(Work instructions): As the answer, give every line of the records that includes the word "Tuesday".

(Supplied information):
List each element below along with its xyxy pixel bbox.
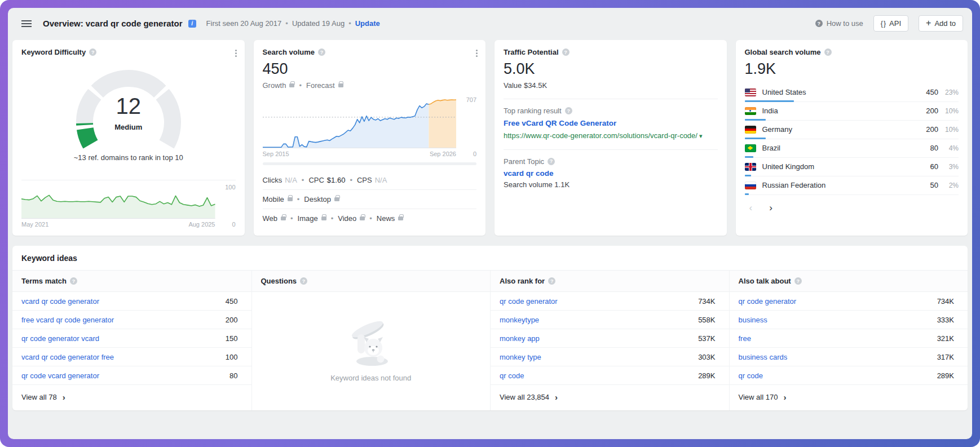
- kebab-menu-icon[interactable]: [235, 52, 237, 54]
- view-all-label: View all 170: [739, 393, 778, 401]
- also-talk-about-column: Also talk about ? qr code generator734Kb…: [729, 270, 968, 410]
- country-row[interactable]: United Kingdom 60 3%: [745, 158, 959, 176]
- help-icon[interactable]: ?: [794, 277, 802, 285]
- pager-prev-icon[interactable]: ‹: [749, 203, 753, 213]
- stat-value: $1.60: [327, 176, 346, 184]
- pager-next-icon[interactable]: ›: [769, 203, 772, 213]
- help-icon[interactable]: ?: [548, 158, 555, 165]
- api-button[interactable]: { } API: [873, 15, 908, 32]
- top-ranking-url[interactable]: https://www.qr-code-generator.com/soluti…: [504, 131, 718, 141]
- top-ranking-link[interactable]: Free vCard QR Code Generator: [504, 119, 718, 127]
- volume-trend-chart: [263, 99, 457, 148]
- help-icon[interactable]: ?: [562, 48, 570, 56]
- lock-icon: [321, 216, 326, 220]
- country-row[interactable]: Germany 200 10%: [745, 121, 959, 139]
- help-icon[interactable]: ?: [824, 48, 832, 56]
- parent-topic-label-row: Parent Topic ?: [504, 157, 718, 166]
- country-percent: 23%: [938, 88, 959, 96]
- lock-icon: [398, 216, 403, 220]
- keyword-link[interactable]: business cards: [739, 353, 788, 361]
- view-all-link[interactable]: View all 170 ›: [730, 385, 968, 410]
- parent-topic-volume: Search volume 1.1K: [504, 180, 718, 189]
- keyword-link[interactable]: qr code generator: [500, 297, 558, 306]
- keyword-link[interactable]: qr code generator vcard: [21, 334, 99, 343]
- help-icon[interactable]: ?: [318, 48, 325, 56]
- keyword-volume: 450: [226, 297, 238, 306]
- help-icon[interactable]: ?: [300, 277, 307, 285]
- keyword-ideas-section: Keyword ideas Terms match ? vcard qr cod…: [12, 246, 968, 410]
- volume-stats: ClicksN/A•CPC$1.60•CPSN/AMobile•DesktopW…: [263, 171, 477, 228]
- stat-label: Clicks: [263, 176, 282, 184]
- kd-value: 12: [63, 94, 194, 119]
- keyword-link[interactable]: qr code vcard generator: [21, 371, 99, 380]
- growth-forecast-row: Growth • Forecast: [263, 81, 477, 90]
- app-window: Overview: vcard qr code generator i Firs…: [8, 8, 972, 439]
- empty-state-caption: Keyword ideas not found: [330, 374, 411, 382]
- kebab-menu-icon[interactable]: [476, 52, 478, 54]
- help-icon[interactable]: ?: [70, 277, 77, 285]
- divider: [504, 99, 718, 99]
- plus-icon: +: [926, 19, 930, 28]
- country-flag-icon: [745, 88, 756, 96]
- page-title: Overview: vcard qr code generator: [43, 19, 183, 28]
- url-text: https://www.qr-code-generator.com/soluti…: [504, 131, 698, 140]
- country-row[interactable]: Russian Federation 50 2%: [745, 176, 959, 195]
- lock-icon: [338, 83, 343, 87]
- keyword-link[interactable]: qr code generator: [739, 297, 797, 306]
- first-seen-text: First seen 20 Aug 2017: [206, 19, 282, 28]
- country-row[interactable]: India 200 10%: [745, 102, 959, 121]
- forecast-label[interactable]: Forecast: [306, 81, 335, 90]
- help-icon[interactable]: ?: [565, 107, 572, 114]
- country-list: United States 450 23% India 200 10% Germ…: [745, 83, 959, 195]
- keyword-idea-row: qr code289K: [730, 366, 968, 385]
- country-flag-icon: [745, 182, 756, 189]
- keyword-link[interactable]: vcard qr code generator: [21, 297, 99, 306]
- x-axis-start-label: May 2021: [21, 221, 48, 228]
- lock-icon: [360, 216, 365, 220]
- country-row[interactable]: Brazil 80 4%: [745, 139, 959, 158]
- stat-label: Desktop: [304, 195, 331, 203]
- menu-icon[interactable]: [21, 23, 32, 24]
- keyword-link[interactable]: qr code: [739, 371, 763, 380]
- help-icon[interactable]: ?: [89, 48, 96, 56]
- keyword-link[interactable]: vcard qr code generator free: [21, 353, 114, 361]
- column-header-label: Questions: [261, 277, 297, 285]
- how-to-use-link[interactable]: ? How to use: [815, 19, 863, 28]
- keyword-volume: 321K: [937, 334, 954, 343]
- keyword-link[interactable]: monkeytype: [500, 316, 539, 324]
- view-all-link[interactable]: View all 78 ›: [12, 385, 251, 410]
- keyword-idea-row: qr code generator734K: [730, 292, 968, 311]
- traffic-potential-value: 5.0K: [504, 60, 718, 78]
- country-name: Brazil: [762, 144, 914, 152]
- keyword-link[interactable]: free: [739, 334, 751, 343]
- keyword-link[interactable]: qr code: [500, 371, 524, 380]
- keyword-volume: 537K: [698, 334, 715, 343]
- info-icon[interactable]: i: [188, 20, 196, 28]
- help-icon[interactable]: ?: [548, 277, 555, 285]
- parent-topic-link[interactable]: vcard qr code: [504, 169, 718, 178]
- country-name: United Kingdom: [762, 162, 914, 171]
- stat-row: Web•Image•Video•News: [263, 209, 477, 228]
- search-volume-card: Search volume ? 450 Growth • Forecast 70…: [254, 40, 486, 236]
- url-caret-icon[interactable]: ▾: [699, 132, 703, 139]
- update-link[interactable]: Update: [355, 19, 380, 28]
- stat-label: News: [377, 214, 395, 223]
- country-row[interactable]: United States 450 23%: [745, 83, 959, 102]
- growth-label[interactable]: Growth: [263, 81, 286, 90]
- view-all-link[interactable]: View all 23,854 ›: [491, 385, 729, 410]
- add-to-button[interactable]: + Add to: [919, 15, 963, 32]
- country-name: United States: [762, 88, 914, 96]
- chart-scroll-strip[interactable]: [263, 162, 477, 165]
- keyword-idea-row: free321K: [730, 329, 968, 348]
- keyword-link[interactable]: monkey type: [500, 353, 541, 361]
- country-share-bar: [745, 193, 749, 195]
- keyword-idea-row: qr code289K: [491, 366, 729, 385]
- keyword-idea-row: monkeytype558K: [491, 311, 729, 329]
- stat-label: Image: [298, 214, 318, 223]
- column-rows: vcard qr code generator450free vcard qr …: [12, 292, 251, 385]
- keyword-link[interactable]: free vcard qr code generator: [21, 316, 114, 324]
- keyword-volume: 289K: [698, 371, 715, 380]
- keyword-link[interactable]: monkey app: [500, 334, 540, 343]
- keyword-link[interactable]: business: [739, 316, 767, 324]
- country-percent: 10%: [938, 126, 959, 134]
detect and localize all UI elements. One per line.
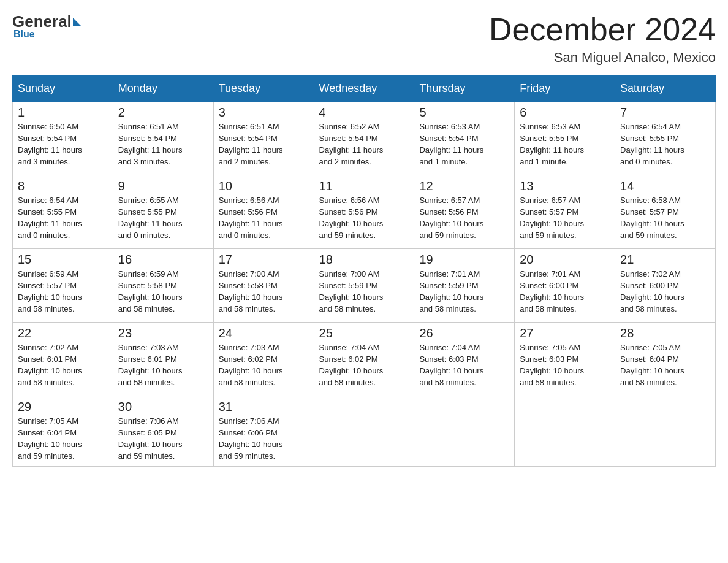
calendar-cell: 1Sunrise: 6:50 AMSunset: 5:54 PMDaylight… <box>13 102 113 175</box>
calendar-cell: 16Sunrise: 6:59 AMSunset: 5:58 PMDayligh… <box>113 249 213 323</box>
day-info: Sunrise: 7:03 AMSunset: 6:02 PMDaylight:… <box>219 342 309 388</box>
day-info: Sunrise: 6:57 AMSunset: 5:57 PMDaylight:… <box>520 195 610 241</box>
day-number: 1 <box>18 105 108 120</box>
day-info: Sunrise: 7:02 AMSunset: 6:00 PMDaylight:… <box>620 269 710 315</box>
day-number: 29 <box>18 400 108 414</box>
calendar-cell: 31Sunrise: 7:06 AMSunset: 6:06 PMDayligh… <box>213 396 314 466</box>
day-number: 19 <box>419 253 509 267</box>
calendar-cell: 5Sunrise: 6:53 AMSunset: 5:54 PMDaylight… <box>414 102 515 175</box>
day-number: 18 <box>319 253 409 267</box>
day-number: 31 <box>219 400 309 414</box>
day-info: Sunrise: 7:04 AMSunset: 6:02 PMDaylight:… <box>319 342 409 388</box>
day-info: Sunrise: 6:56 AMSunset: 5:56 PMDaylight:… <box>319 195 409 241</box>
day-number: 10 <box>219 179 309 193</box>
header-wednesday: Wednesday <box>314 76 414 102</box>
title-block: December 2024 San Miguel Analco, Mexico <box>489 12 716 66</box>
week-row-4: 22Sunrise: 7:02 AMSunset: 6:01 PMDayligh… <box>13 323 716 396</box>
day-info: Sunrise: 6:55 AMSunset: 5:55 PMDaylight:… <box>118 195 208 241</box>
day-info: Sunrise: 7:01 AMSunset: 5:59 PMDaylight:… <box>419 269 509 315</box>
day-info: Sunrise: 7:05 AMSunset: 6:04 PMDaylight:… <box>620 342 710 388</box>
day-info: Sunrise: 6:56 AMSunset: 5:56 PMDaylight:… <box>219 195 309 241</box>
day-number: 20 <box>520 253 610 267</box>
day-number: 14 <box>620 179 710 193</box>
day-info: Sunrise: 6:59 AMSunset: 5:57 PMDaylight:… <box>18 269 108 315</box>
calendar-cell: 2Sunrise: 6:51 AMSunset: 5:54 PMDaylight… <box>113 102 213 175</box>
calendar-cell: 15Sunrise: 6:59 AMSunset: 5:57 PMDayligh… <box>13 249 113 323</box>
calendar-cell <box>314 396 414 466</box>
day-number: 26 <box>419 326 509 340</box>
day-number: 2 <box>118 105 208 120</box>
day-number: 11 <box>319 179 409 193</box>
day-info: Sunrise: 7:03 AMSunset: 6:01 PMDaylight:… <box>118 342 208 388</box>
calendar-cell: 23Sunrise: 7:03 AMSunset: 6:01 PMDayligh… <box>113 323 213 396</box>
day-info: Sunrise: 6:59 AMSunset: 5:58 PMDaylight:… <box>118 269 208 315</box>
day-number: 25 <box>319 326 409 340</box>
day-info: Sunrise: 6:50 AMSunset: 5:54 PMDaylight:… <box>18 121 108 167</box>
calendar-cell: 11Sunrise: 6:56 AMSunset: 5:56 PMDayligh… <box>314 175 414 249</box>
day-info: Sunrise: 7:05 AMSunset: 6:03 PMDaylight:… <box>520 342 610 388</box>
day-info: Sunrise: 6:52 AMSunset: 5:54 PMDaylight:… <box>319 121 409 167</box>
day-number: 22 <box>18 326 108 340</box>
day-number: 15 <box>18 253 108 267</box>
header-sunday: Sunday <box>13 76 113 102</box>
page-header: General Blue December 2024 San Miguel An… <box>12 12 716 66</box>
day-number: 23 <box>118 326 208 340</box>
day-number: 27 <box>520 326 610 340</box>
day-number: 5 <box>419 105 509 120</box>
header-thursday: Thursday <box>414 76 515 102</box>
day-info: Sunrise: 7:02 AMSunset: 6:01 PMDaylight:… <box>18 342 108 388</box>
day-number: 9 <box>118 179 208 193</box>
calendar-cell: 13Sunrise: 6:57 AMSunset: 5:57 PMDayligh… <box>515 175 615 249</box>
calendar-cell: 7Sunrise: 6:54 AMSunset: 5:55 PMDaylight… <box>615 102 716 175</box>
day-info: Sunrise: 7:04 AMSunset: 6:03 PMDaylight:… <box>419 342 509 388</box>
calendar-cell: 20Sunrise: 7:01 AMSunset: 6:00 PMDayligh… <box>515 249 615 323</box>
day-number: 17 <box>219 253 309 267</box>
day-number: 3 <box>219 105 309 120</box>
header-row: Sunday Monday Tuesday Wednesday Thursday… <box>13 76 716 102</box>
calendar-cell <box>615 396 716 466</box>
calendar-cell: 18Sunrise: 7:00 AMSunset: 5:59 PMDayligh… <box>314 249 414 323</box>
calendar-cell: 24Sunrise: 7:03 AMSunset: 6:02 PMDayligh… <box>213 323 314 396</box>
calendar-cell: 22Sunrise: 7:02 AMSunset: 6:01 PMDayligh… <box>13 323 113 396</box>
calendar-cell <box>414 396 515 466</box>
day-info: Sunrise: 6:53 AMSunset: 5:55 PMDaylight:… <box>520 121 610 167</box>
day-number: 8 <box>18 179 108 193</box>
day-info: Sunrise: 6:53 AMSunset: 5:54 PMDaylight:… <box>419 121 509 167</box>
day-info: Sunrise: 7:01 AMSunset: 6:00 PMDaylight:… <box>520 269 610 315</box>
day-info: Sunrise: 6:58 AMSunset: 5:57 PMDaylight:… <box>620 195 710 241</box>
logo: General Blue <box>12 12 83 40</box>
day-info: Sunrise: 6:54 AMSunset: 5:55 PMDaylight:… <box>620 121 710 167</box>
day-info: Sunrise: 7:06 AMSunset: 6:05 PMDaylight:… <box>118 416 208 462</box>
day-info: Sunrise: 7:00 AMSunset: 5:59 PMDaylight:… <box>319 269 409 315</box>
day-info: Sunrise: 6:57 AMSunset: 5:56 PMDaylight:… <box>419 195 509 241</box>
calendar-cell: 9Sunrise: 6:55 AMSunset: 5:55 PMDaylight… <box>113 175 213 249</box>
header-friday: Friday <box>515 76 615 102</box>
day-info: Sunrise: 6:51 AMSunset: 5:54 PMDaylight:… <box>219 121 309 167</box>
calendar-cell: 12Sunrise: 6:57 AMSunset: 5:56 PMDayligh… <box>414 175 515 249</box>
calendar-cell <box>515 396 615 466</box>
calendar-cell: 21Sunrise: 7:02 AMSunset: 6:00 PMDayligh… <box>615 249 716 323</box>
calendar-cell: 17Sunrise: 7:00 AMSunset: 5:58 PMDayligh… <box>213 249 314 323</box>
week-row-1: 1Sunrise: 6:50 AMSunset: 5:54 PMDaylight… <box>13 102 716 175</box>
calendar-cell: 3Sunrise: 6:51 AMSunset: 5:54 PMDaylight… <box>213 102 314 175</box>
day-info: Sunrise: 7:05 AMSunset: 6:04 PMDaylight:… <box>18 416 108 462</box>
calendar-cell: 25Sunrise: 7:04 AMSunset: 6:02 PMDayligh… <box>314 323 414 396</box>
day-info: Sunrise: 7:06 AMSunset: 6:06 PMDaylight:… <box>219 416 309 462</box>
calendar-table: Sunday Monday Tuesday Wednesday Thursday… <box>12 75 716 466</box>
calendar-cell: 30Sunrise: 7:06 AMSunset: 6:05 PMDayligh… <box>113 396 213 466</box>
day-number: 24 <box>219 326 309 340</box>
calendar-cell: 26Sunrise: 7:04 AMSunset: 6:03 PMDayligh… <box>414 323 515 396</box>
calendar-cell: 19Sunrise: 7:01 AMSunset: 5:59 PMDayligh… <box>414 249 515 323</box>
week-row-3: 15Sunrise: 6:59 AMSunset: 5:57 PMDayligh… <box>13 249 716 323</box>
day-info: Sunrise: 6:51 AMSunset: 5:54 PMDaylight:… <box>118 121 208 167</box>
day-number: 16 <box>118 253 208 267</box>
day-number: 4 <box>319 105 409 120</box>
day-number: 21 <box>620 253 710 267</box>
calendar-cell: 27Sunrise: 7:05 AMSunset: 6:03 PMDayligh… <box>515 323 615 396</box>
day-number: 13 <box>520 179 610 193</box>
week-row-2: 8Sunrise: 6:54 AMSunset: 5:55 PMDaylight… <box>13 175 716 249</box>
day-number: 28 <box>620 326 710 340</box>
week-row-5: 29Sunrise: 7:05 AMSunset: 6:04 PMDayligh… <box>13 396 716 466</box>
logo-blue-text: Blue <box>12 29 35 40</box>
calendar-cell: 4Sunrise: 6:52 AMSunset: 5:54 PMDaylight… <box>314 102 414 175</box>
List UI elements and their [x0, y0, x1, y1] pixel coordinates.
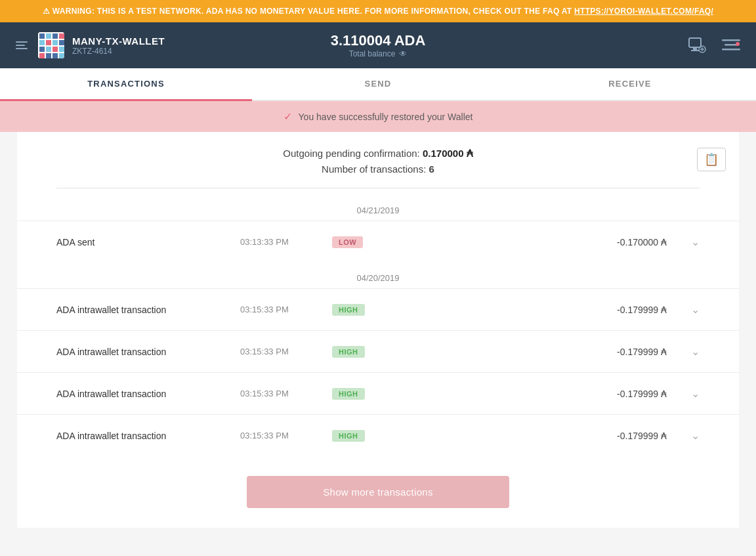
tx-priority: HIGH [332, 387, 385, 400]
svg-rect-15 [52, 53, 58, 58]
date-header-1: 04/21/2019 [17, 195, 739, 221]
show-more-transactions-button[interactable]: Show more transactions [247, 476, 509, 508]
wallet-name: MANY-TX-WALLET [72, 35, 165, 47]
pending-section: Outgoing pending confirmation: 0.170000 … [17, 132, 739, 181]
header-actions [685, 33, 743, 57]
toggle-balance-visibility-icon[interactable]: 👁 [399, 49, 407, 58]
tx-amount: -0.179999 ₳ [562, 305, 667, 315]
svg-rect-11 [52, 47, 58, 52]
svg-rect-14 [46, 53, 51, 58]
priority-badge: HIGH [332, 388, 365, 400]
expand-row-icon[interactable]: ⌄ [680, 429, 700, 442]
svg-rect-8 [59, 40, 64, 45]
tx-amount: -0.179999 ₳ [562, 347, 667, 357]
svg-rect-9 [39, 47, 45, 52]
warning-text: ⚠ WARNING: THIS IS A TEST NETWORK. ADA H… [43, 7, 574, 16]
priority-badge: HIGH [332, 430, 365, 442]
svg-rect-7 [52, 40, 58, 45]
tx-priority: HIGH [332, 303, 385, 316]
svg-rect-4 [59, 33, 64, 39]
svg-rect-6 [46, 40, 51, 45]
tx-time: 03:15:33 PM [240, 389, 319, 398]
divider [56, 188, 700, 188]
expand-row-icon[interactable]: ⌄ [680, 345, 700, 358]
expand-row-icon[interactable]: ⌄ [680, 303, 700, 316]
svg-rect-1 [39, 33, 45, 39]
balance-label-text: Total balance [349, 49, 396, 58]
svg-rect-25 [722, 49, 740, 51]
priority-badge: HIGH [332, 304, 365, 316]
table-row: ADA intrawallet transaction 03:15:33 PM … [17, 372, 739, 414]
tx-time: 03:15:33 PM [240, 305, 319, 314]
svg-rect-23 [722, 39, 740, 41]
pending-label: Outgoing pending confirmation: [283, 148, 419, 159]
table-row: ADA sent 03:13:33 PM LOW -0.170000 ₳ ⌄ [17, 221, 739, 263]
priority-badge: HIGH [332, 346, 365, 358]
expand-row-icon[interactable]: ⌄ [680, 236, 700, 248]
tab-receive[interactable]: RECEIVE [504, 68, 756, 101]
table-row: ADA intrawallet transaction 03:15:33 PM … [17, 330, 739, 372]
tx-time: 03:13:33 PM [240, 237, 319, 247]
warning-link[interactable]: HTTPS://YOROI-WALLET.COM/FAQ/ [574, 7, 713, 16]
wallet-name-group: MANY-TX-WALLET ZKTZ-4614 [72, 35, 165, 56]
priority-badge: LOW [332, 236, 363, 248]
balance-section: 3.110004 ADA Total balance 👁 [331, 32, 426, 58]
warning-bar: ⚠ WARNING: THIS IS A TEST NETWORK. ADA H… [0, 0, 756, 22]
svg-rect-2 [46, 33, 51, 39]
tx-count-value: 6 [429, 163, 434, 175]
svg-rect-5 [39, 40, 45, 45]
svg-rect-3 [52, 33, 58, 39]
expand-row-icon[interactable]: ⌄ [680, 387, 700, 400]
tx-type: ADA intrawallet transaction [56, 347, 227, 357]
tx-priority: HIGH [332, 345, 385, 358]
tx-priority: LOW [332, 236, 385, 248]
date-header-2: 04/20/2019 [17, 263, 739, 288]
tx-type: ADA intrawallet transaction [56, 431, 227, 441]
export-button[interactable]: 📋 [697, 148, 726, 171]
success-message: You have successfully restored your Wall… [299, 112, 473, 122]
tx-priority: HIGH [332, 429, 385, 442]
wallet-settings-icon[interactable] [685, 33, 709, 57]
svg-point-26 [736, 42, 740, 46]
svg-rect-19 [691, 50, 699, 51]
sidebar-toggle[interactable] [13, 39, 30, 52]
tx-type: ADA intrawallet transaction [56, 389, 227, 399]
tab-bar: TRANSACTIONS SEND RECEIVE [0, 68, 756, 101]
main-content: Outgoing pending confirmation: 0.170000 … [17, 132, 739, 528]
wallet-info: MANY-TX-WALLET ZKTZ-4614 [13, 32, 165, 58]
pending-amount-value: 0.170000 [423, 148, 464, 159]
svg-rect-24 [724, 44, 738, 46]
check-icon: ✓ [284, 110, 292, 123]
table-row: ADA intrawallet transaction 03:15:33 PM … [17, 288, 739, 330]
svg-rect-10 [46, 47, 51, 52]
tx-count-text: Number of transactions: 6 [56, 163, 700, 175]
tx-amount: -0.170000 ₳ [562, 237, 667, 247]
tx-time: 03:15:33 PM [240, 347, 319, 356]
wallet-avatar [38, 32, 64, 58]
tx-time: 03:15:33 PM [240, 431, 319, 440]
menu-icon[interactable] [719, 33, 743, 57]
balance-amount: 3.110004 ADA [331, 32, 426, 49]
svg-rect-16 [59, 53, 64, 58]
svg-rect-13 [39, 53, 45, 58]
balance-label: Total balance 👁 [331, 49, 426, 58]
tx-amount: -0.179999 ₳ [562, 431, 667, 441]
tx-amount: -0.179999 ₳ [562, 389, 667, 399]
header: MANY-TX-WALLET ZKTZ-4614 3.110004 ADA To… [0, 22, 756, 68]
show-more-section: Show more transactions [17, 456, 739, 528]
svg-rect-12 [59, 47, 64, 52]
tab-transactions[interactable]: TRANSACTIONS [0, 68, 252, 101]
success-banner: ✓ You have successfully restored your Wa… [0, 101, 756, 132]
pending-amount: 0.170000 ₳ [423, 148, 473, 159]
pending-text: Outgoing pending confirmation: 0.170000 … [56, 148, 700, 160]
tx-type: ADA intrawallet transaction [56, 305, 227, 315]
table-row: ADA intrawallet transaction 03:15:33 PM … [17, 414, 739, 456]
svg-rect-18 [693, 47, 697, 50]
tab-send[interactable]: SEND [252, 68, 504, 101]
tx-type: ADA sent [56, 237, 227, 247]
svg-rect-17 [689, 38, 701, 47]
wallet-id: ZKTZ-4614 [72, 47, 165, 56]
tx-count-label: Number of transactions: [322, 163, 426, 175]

(Output of the exercise):
header-row: Sunday Monday Tuesday Wednesday Thursday… <box>13 76 716 102</box>
calendar-table: Sunday Monday Tuesday Wednesday Thursday… <box>12 75 716 466</box>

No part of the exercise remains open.